Hence, (2) establishes that $(\lambda, B v)$ is an eigenpair for $B A$.
In a very similar manner, by interchanging the roles of $A$ and $B$, we can establish the following:
If $\mu \neq 0$ is an eigenvalue for $B A$ with the eigenvector $w$, then $(\mu, A w)$ is an eigenpair for $A B$.
We consider the scenario when $\lambda = 0$ is an eigenvalue for $A B$ with the corresponding eigenvector $v$.
In this case, $\mbox{det}(A B) = 0$ which shows that $\mbox{det}(B A) = 0$.
Hence, we can conclude that $\lambda$ is also an eigenvalue of $B A$.
Does it follow that $B v$ is an eigenvector for $B A$ corresponding to $\lambda = 0$ as the eigenvalue?
We can establish that $(B A) (B v) = B [A B v] = B (0 v) = 0$ but I have a problem in showing that $B v \neq 0$. Can you throw some light on this?

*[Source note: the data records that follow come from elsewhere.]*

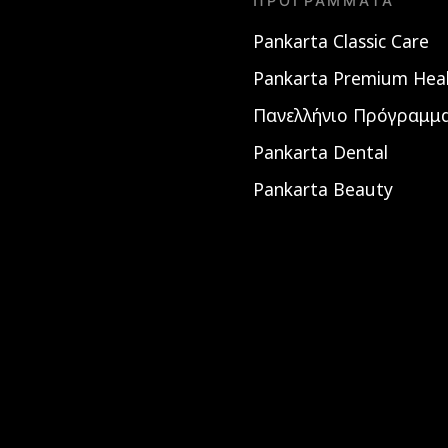
ΠΡΟΓΡΆΜΜΑΤΑ
Pankarta Classic Care
Pankarta Premium Hea
Πανελλήνιο Πρόγραμμα
Pankarta Dental
Pankarta Beauty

If we consider a general scenario of matrices $A$ and $B$ of dimensions $(m \times n)$ and $(n \times m)$, then $A B$ will have size $(m \times m)$ and $(n \times n)$ respectively. To what extent we can extend the above calculations for the rectangular matrices $A$ and $B$? (I am yet to try calculations on these, sorry! Some insight on this is highly appreciated!)